Christopher Isherwood
(Christopher William Bradshaw-Isherwood; High Lane, Cheshire, 1904-Santa Monica, California, 1986) American nationalized British narrator and playwright.Born into a wealthy family-he was the son of a British army officer-he received careful academic training from his earliest childhood, first at the Repton School and later at Corpus Christi College, Cambridge University.
Thanks to this select education, he also developed from an early age his innate inclination towards the study of the humanities and literary creation, and before he turned thirty he had already made himself known as a writer through of some early narratives of undoubted interest, such as those entitled All the Conspirators (1928) and The Memorial (1932).
Christopher Isherwood
I insert, from then on, in the main intellectual and artistic forums of England in the thirties (in which he participated both in his capacity as a writer and in his capacity as professor and journalist), shared a solid relationship of friendship with another of the great revelations of English letters of the time, the poet and playwright from York WH Auden, with whom he came to compose several plays written in verse, such as those entitled The dog beneath the skin (The dog under the skin, 1935), The ascent of F6 (The rise of F6, 1936) and On the frontier (On the frontier, 1938).In all of them, Chistopher and Auden made clear their interest in the most radical proposals of German art after the First World War, and, as far as their theatrical concerns are concerned, their admiration for one of the best exponents of these new aesthetic tendencies, Bertolt Brecht.
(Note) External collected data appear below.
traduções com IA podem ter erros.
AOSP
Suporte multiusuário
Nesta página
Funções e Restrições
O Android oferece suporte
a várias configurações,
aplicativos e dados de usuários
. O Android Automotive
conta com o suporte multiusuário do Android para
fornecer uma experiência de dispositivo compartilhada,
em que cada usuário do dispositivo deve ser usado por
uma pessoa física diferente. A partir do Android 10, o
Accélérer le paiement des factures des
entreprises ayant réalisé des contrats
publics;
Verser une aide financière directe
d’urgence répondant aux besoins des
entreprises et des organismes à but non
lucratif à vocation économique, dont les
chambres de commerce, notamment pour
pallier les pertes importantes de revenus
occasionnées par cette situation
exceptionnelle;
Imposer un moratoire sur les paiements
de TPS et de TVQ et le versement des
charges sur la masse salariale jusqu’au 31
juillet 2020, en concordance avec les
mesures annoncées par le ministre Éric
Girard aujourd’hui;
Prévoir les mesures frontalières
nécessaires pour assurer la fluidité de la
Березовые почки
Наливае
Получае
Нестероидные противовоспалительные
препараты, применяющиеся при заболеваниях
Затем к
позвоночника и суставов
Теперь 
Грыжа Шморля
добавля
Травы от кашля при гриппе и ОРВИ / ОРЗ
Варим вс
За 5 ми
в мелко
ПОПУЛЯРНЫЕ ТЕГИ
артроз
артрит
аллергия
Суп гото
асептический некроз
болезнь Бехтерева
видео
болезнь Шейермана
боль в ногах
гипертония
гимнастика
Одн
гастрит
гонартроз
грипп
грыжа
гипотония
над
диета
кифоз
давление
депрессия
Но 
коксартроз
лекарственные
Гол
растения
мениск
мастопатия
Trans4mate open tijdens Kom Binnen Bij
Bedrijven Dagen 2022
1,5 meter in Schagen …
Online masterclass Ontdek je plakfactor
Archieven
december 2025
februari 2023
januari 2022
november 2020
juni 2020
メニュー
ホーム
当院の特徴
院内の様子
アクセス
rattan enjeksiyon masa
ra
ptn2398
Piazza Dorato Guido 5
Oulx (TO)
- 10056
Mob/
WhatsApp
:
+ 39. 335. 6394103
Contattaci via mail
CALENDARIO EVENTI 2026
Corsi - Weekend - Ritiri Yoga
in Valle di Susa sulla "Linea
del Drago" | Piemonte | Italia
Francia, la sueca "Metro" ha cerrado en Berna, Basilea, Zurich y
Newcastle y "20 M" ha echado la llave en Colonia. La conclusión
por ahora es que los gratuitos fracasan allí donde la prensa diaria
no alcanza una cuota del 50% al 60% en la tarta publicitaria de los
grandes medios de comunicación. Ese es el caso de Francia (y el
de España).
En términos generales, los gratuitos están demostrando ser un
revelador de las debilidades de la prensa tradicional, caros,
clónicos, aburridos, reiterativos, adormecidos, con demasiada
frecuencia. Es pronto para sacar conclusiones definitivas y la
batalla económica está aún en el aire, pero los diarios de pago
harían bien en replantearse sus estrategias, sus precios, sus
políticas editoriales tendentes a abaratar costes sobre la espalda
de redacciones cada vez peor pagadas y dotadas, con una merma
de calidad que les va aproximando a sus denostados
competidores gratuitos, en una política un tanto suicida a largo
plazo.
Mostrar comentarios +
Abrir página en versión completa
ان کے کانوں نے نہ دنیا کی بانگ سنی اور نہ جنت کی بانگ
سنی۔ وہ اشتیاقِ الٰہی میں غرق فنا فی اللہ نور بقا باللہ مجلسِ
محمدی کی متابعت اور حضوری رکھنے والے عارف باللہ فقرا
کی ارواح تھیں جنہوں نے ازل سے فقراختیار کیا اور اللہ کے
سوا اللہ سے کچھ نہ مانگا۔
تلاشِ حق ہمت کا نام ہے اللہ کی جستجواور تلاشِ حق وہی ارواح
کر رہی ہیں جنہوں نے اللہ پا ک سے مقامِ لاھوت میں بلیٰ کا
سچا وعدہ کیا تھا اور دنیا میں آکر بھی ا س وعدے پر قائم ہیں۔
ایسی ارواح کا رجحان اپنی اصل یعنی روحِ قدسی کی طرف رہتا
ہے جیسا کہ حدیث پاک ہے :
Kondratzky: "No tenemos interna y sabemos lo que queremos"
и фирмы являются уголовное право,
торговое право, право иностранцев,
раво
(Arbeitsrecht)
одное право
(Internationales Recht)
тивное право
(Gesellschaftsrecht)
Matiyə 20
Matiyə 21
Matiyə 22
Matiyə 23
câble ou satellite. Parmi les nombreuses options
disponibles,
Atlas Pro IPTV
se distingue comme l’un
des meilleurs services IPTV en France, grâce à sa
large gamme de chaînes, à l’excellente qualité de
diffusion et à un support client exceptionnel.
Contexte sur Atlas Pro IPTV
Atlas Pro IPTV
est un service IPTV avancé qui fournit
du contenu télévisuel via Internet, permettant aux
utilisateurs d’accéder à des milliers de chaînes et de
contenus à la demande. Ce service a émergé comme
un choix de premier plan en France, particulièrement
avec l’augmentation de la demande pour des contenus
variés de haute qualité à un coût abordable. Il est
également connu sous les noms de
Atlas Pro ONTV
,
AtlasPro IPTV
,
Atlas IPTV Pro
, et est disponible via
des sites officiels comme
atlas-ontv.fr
Installed in Berlin between 1933 and 1936 (where he shared a house with Auden and met another former colleague from university classrooms, the poet and critic Stephen Spender), he had the opportunity to attend as a witness privileged to the rise of Nazism, a circumstance that contributed powerfully to the forging in his ideology of a firm political commitment that, in his repudiation of all the forms of totalitarianism that were taking over Europe, united him at that time with many other English authors of his generation (among them, the aforementioned Auden, who in 1936 took an active part in the Spanish Civil War alongside the Republican army).
The theme of Nazism also took hold of the literary production of Christopher Isherwood, who reflected its ravages in the fictionalized autobiography Lions and shadows (Lions and shadows, 1938) and in some brilliant novels like Mr.Norris changes train (Mr.Norris changes trains, 1935) and Goodbye to Berlin (Goodbye to Berlin, 1939).
The first of these narrations describes the corruption of Berlin-a city that had become, in those years, the central thematic axis of his work-through the degradation of a character; the second, which uses the technique of reporting to reflect interwar Berlin, gave rise years later to one of the cinematographic films that have dealt with the phenomenon of Nazism with the greatest rigor and originality: Cabaret , by American filmmaker Bob Fosse, played by Liza Minelli, Michael York, Helmut Criem and Marisa Berenson.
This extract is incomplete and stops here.